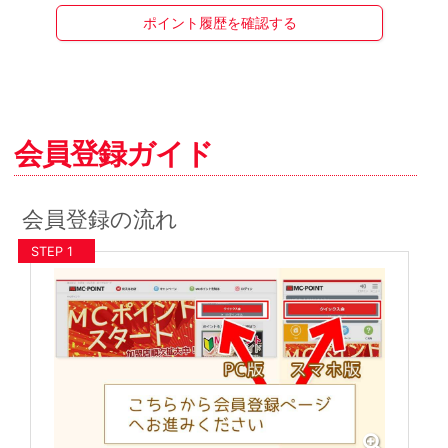
ポイント履歴を確認する
会員登録ガイド
会員登録の流れ
STEP 1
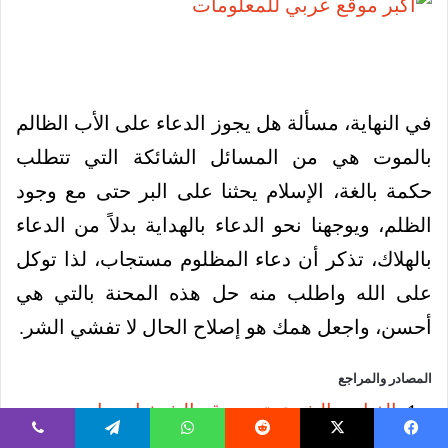
في النهاية، مسألة هل يجوز الدعاء على الأب الظالم
بالموت هي من المسائل الشائكة التي تتطلب
حكمة بالغة، الإسلام يحثنا على البر حتى مع وجود
الظلم، ويوجهنا نحو الدعاء بالهداية بدلاً من الدعاء
بالهلاك، تذكر أن دعاء المظلوم مستجاب، لذا توكل
على الله واطلب منه حل هذه المحنة بالتي هي
أحسن، واجعل همك هو إصلاح الحال لا تفشي الشر.
المصادر والمراجع
الفتاوى الشرعية – موقع الشيخ ابن باز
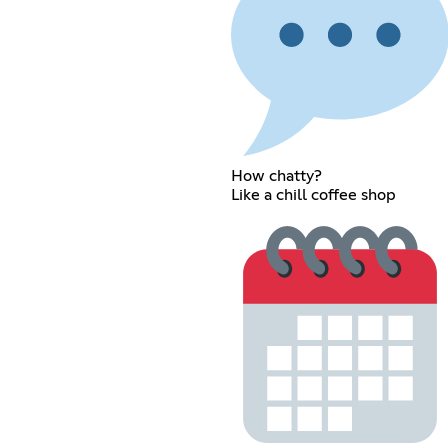
How chatty?
Like a chill coffee shop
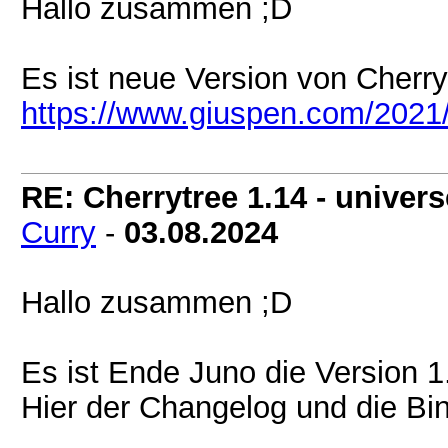
Hallo zusammen ;D
Es ist neue Version von Cherry
https://www.giuspen.com/2021/
RE: Cherrytree 1.14 - universe
Curry
-
03.08.2024
Hallo zusammen ;D
Es ist Ende Juno die Version 1
Hier der Changelog und die Bi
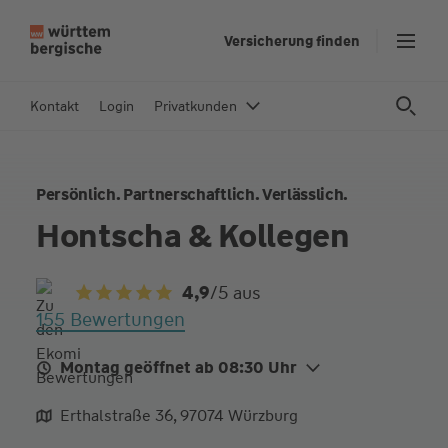
Z
Versicherung finden
u
m
In
Kontakt
Login
Privatkunden
h
al
t
Persönlich. Partnerschaftlich. Verlässlich.
s
p
Hontscha & Kollegen
ri
n
4,9
/5
aus
g
155 Bewertungen
e
n
Montag geöffnet ab 08:30 Uhr
Mo.
08:30 - 14:00
Erthalstraße 36, 97074 Würzburg
Di.
08:30 - 14:00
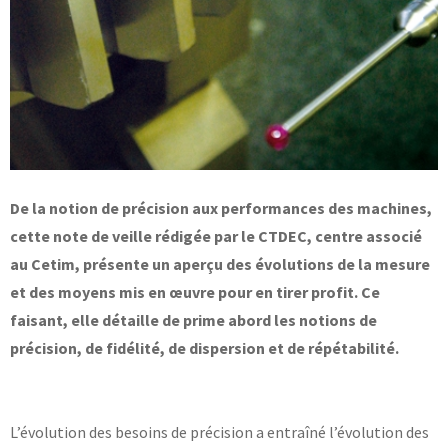
Base documentaire
TOUTES NOS SOLUTIONS ET PRESTATIONS
Essais – contrôles – mesures
Ingénierie produits / procédés
NOS FORMATIONS CETIM ACADEMY®
Conseil et Expertises
Analyse de défaillance
Témoignages Clients
De la notion de précision aux performances des machines,
Thématiques
cette note de veille rédigée par le CTDEC, centre associé
Briques technologiques
NOS LOGICIELS
Chaînes de valeur
au Cetim, présente un aperçu des évolutions de la mesure
Qualifiantes / certifiantes
Parcours de spécialisation
et des moyens mis en œuvre pour en tirer profit. Ce
Logiciels métiers
A distance
faisant, elle détaille de prime abord les notions de
Logiciels de calcul
A l'international
APPUI À L’INDUSTRIE
Aide au chiffrage
précision, de fidélité, de dispersion et de répétabilité.
Bases de données
Programmes régionaux
Normalisation
RECHERCHE
Technologies Prioritaires 2030
L’évolution des besoins de précision a entraîné l’évolution des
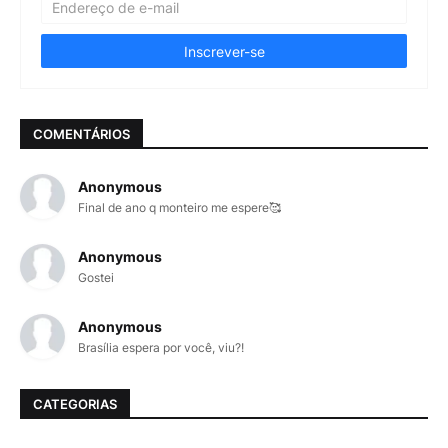
COMENTÁRIOS
Anonymous
Final de ano q monteiro me espere🥰
Anonymous
Gostei
Anonymous
Brasília espera por você, viu?!
CATEGORIAS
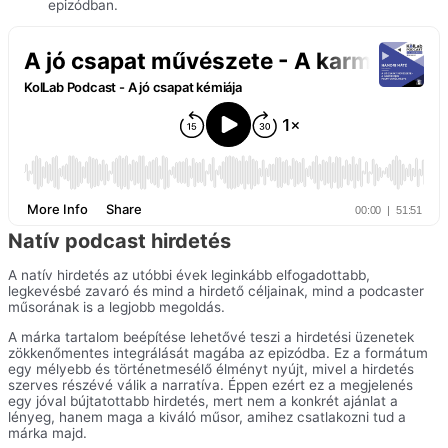
epizódban.
Natív podcast hirdetés
A natív hirdetés az utóbbi évek leginkább elfogadottabb,
legkevésbé zavaró és mind a hirdető céljainak, mind a podcaster
műsorának is a legjobb megoldás.
A márka tartalom beépítése lehetővé teszi a hirdetési üzenetek
zökkenőmentes integrálását magába az epizódba. Ez a formátum
egy mélyebb és történetmesélő élményt nyújt, mivel a hirdetés
szerves részévé válik a narratíva. Éppen ezért ez a megjelenés
egy jóval bújtatottabb hirdetés, mert nem a konkrét ajánlat a
lényeg, hanem maga a kiváló műsor, amihez csatlakozni tud a
márka majd.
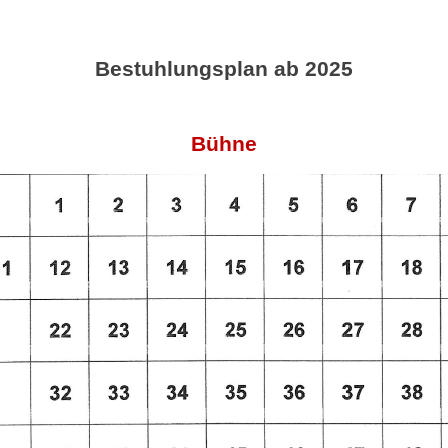
Bestuhlungsplan ab 2025
Bühne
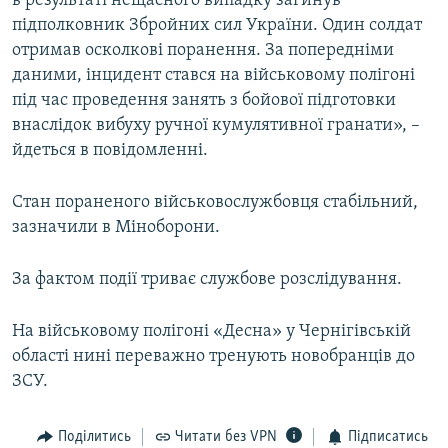
в результаті нещасного випадку загинув
Усі сайти RFE/RL
підполковник Збройних сил України. Один солдат
отримав осколкові поранення. За попередніми
даними, інцидент стався на військовому полігоні
під час проведення занять з бойової підготовки
внаслідок вибуху ручної кумулятивної гранати», –
йдеться в повідомленні.
Стан пораненого військовослужбовця стабільний,
зазначили в Міноборони.
За фактом події триває службове розслідування.
На військовому полігоні «Десна» у Чернігівській
області нині переважно тренують новобранців до
ЗСУ.
Поділитись
Читати без VPN
Підписатись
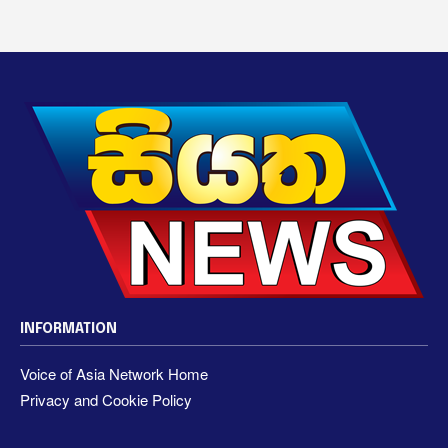
INFORMATION
Voice of Asia Network Home
Privacy and Cookie Policy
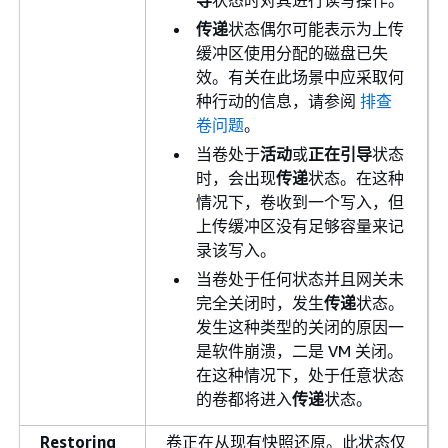
传递
状态偶尔可能表示为上传
缓冲区使用分配的磁盘已失
效。有关在此场景中应采取何
种行动的信息，请参阅
排查
卷问题
。
当卷处于
活动
或
正在引导
状态
时，会出现
传递
状态。在这种
情况下，卷收到一个写入，但
上传缓冲区没有足够容量来记
录该写入。
当卷处于任何状态并且网关未
完全关闭时，发生
传递
状态。
发生这种类型的关闭的原因一
是软件崩溃，二是 VM 关闭。
在这种情况下，处于任意状态
的卷都将进入
传递
状态。
Restoring
卷正在从现有快照还原。此状态仅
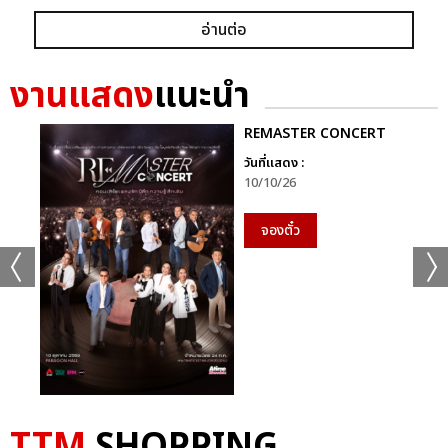
อ่านต่อ
งานแสดง
แนะนำ
REMASTER CONCERT
วันที่แสดง :
10/10/26
จองตั๋ว
TTM
SHOPPING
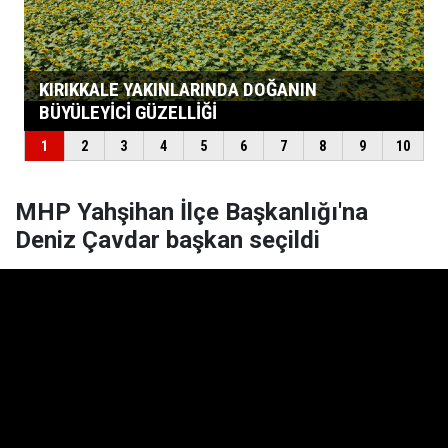
MHP Yahşihan İlçe Başkanlığı'na
Deniz Çavdar başkan seçildi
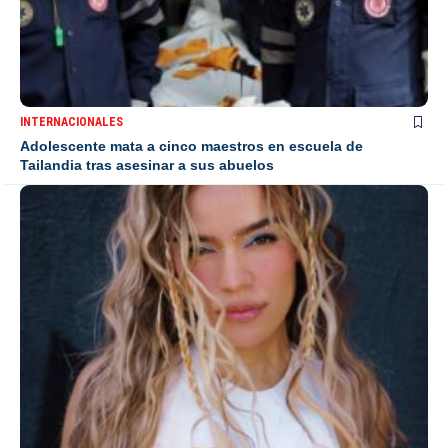
INTERNACIONALES
Adolescente mata a cinco maestros en escuela de
Tailandia tras asesinar a sus abuelos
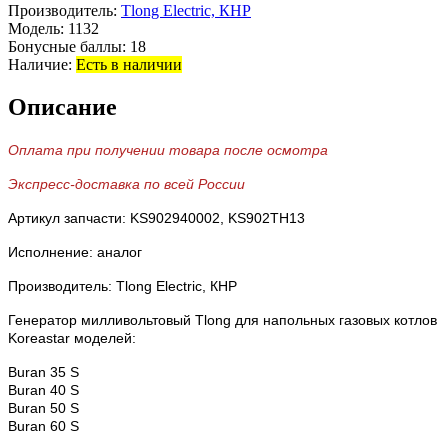
Производитель:
Tlong Electric, КНР
Модель:
1132
Бонусные баллы:
18
Наличие:
Есть в наличии
Описание
Оплата при получении товара после осмотра
Экспресс-доставка по всей России
Артикул запчасти: KS902940002,
KS902TH13
Исполнение: аналог
Производитель: Tlong Electric, КНР
Генератор милливольтовый Tlong для напольных газовых котлов
Koreastar моделей:
Buran 35 S
Buran 40 S
Buran 50 S
Buran 60 S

What you will do:
Copy out each line of the data in which the word "військовому" appears.

Exercise result:
даними, інцидент стався на військовому полігоні
На військовому полігоні «Десна» у Чернігівській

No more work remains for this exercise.